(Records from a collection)
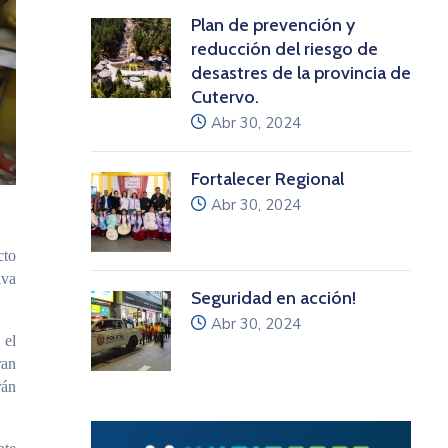
Plan de prevención y
reducción del riesgo de
desastres de la provincia de
Cutervo.
icon
Abr 30, 2024
Fortalecer Regional
icon
Abr 30, 2024
cto
iva
Seguridad en acción!
icon
Abr 30, 2024
 el
ran
rán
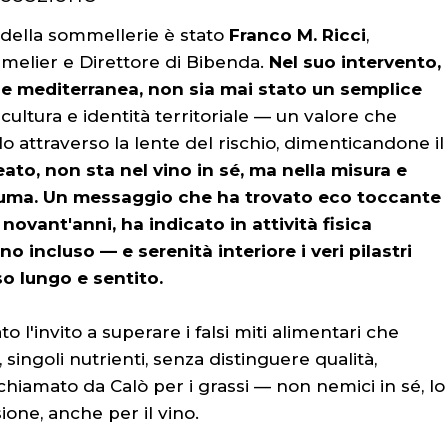
 della sommellerie è stato
Franco M. Ricci
,
melier e Direttore di Bibenda.
Nel suo intervento,
one mediterranea, non sia mai stato un semplice
 cultura e identità territoriale — un valore che
lo attraverso la lente del rischio, dimenticandone il
eato, non sta nel vino in sé, ma nella misura e
suma. Un messaggio che ha trovato eco toccante
 novant'anni, ha indicato in attività fisica
o incluso — e serenità interiore i veri pilastri
o lungo e sentito.
to l'invito a superare i falsi miti alimentari che
singoli nutrienti, senza distinguere qualità,
ichiamato da Calò per i grassi — non nemici in sé, lo
one, anche per il vino.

[Exercise instructions]: Determine the number of lines above that include the word "stato"; the reply is that number only.

[Task solution]: 2